§ **Instructions to follow**: Go through the listing below and gather every line with the word "Time".

┌──

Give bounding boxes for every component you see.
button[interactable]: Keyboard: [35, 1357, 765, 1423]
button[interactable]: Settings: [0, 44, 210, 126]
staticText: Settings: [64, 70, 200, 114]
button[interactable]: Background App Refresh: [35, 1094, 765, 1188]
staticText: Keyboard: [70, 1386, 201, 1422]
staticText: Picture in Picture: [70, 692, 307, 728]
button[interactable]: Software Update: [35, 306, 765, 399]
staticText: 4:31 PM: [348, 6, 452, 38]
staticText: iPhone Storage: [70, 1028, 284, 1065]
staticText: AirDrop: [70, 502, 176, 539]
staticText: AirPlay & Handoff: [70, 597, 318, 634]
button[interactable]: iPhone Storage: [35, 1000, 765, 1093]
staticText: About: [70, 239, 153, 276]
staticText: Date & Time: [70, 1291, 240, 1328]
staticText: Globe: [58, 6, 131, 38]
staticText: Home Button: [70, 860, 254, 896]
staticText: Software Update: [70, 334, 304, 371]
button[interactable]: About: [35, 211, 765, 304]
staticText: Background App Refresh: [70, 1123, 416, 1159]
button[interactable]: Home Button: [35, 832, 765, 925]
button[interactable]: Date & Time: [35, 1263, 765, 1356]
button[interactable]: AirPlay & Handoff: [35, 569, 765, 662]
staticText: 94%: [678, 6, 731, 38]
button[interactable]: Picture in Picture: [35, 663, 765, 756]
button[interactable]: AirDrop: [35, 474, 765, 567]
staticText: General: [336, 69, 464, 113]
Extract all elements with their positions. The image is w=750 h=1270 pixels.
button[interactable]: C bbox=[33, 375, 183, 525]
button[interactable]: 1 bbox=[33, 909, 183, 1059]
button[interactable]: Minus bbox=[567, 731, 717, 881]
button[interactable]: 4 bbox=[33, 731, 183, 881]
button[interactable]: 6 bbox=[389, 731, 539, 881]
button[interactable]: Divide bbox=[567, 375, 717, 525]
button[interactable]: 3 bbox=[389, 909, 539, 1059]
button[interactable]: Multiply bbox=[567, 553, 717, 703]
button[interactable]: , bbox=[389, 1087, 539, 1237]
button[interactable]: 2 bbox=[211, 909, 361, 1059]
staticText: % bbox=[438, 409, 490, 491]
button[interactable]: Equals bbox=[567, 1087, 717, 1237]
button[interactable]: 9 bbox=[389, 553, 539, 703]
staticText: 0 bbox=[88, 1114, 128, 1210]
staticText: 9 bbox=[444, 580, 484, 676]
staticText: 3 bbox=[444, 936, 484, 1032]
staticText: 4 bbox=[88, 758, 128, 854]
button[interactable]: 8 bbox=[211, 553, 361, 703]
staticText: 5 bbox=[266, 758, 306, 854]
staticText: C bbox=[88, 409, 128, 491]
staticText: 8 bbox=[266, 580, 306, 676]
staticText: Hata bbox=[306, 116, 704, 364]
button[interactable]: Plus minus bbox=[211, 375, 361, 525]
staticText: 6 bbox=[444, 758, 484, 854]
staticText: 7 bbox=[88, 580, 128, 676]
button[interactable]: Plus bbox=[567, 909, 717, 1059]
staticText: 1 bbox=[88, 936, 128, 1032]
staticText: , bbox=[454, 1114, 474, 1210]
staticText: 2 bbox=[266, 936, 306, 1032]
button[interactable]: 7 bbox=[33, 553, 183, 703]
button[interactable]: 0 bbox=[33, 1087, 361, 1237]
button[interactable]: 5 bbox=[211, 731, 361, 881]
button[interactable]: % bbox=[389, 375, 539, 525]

└──

§ **Result**:
staticText: Date & Time: [70, 1291, 240, 1328]
button[interactable]: Date & Time: [35, 1263, 765, 1356]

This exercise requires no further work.